The following entries should be restated word for word, pictures excluded.

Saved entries
● ● ● ●
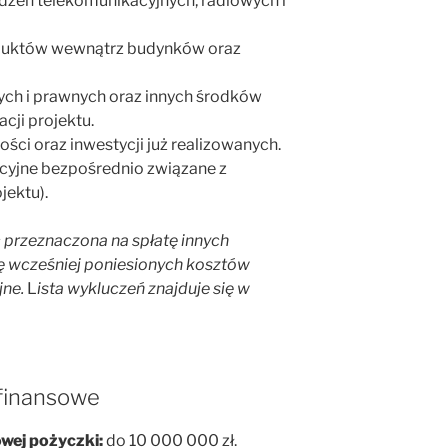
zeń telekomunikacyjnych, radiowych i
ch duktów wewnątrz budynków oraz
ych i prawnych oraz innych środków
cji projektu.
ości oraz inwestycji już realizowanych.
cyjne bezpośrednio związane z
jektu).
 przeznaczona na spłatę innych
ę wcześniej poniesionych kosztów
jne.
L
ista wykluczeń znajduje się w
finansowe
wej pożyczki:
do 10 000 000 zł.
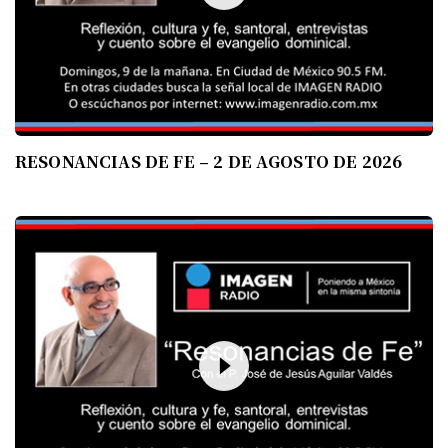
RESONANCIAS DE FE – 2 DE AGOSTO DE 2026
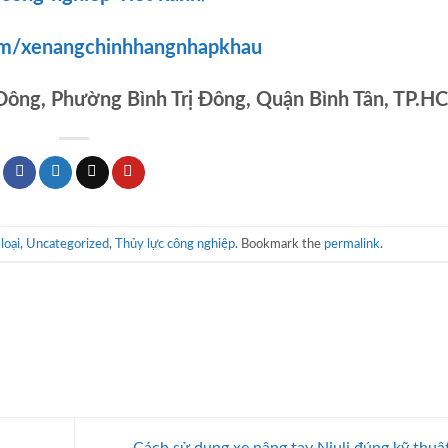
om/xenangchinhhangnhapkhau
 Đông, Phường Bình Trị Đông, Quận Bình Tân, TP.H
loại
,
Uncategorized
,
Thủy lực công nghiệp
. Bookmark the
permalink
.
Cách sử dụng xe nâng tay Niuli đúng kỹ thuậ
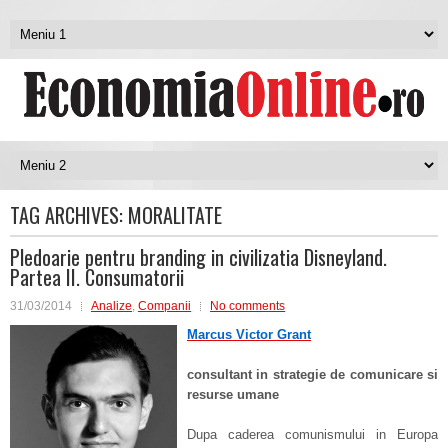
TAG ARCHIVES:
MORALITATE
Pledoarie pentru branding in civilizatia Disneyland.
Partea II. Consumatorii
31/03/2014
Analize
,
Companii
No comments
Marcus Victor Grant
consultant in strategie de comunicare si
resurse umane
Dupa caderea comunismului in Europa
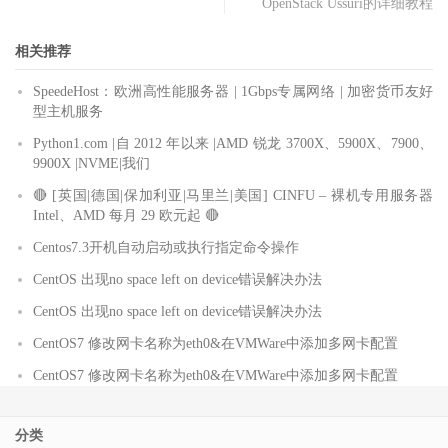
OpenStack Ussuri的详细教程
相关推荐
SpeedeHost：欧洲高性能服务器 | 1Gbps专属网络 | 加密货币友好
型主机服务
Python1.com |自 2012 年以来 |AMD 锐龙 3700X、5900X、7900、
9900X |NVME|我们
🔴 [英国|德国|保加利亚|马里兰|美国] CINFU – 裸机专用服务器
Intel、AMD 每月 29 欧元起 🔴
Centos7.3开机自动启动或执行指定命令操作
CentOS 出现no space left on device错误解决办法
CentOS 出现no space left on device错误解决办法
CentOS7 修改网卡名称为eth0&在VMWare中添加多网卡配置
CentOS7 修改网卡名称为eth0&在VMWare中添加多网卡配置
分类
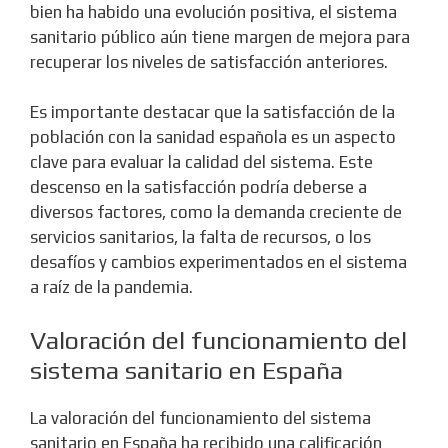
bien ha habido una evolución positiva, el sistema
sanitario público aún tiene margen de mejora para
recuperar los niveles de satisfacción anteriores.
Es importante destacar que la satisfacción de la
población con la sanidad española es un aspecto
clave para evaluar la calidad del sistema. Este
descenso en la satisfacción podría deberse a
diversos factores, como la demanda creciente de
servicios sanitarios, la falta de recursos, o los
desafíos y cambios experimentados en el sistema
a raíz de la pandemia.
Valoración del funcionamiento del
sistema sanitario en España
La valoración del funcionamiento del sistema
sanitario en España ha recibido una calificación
● ● ● ●
[Solution to this task]
zeń telekomunikacyjnych, radiowych i
ch duktów wewnątrz budynków oraz
ych i prawnych oraz innych środków
cji projektu.
ości oraz inwestycji już realizowanych.
cyjne bezpośrednio związane z
jektu).
 przeznaczona na spłatę innych
ę wcześniej poniesionych kosztów
jne.
L
ista wykluczeń znajduje się w
finansowe
wej pożyczki:
do 10 000 000 zł.
RESONANCIAS DE FE – 2 DE AGOSTO DE 2026
om/xenangchinhhangnhapkhau
 Đông, Phường Bình Trị Đông, Quận Bình Tân, TP.H
loại
,
Uncategorized
,
Thủy lực công nghiệp
. Bookmark the
permalink
.
Cách sử dụng xe nâng tay Niuli đúng kỹ thuậ
TAG ARCHIVES:
MORALITATE
Pledoarie pentru branding in civilizatia Disneyland.
Partea II. Consumatorii
31/03/2014
Analize
,
Companii
No comments
Marcus Victor Grant
consultant in strategie de comunicare si
resurse umane
Dupa caderea comunismului in Europa
OpenStack Ussuri的详细教程
相关推荐
SpeedeHost：欧洲高性能服务器 | 1Gbps专属网络 | 加密货币友好
型主机服务
Python1.com |自 2012 年以来 |AMD 锐龙 3700X、5900X、7900、
9900X |NVME|我们
🔴 [英国|德国|保加利亚|马里兰|美国] CINFU – 裸机专用服务器
Intel、AMD 每月 29 欧元起 🔴
Centos7.3开机自动启动或执行指定命令操作
CentOS 出现no space left on device错误解决办法
CentOS 出现no space left on device错误解决办法
CentOS7 修改网卡名称为eth0&在VMWare中添加多网卡配置
CentOS7 修改网卡名称为eth0&在VMWare中添加多网卡配置
分类
bien ha habido una evolución positiva, el sistema
sanitario público aún tiene margen de mejora para
recuperar los niveles de satisfacción anteriores.
Es importante destacar que la satisfacción de la
población con la sanidad española es un aspecto
clave para evaluar la calidad del sistema. Este
descenso en la satisfacción podría deberse a
diversos factores, como la demanda creciente de
servicios sanitarios, la falta de recursos, o los
desafíos y cambios experimentados en el sistema
a raíz de la pandemia.
Valoración del funcionamiento del
sistema sanitario en España
La valoración del funcionamiento del sistema
sanitario en España ha recibido una calificación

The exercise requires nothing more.